Das Stauferland glänzt mit "anspruchsvoller Topographie". Dieser Begriff fiel am Dienstag beim großen Stelldichein der Elektro-Akteure auf dem Göppinger Marktplatz gleich mehrmals. Das soll heißen: Die Umgebung zwischen Schwäbisch Gmünd und Göppingen ist bergig. Für Elektroantriebe bedeutet das eine echte Herausforderung. Dass zwei Mittelstädte in Zusammenarbeit mit einigen Partnern die abgasfreie Fortbewegung vorantreiben, das ist eine weitere Besonderheit. "E-Mobilität im Stauferland" - kurz "Emis" - heißt das Projekt, das jetzt mit einem reichen Geldsegen aus Berlin ausgestattet wird. 1,9 Millionen Euro standen auf dem Scheck, den Veit Steinle, Leiter der Abteilung Umweltpolitik und Infrastruktur des Bundesverkehrsministeriums, von Berlin in die Hohenstaufenstadt brachte. Anreiz und Belohnung für die Projektpartner, die im Oktober das Projekt gestartet und jeweils einen Förderantrag gestellt hatten. Ein Volumen von 3,2 Millionen Euro geben sie insgesamt aus.

Ziel soll es sein, die Elektromobilität nicht nur in topfebenen Metropolen zu testen, sondern eben auch in Mittelstädten in hügeliger Landschaft. Die Erfahrungen, die die "Emis"-Beteiligten sammeln, sollen dann als eine Art Ergebniskatalog anderen Regionen zur Verfügung gestellt werden, Christine Kumpf, Wirtschaftsförderin der federführenden Stadt Göppingen.
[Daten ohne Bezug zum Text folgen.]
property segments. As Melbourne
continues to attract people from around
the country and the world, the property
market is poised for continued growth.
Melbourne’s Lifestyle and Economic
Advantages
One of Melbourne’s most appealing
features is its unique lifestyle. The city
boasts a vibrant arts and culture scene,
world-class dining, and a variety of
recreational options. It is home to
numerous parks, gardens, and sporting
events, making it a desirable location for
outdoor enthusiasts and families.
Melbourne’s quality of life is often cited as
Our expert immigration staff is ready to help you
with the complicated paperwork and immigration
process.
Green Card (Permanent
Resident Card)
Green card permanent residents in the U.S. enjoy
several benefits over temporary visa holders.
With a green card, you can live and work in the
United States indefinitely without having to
Beispiele: Die Stadt Göppingen baut eine kommunale E-Fahrzeugflotte auf. Derzeit sind es schon drei E-Bikes und bald drei Personenwagen. Doch wie lässt sich die Nutzung durch die städtischen Mitarbeiter organisieren? Oder: Das Netz der Ladestationen in der City soll ausgebaut werden. Wie aber könnte ein funktionierendes Abrechnungssystem für den getankten Strom aussehen? Die Entsorgungsfirma ETG im Kreis Göppingen hat zwei Wochen lang ein Müll-Auto mit angenehm leisem und ökologischem Hybridantrieb getestet - und will nun mit verbesserter Batterietechnik daran anknüpfen. Die städtische Wohnbau Göppingen treibt ein Carsharing-Projekt im neuen Wohnquartier Stadtgarten voran: Dort sollen die etwa 100 Bewohner demnächst auf einen gemeinsamen Elektro-Smart zugreifen können.
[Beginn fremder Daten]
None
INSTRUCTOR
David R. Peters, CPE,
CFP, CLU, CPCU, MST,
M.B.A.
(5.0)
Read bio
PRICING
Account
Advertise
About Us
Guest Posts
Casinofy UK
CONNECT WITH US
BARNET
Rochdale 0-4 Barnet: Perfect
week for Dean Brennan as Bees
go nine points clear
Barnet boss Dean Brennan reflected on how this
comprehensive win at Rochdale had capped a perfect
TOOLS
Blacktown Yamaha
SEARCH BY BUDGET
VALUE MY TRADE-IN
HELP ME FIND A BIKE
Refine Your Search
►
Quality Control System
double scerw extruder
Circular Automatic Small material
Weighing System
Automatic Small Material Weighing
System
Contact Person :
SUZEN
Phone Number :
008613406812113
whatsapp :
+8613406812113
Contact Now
Die Auswertung all dieser Einzelprojekte wird unter anderem von der Uni Stuttgart dokumentiert und an die Koordinierungsstelle gemeldet. "Die schauen uns genau auf die Finger", versicherte Veit Steinle. Bis August 2014 läuft der Förderzeitraum. Das Projekt ist Teil eines gigantischen Programms in Deutschland. Das aus heutiger Sicht "sehr ambitionierte Ziel", so Steinle: eine Million Elektrofahrzeuge in Deutschland bis 2020. Zum Projektstart zählte man in den beteiligten beiden Landkreisen gerade mal 70 Elektrofahrzeuge.
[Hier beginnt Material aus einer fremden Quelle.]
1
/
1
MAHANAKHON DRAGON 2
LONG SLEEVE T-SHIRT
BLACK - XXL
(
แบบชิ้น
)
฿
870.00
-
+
Übrigens können sich auch Bürger beteiligen: Sie können ihre Meinung zur Nutzung der Elektromobilität sagen. Halter von Elektrofahrzeugen sind eingeladen, die Forschung zu unterstützen. OB Guido Till freute sich, dass Göppingen und Schwäbisch Gmünd gemeinsam "elektrisch werden". Elektromobilität biete auch für den Wirtschaftsraum neue Chancen. "Diese Chancen auszuloten und in alltagstaugliche Projekte umzusetzen, dafür steht Emis". Sein Amtskollege Richard Arnold aus Gmünd betonte, dass die Remstalstadt bei der Landesgartenschau 2014 ein Schaufenster Elektromobilität eröffnen und auch beim Passagiertransport auf Elektroantriebe setzen wird. Gmünd und Göppingen seien Vorreiter der E-Mobilität - "anspruchsvolle Topographie" hin oder her.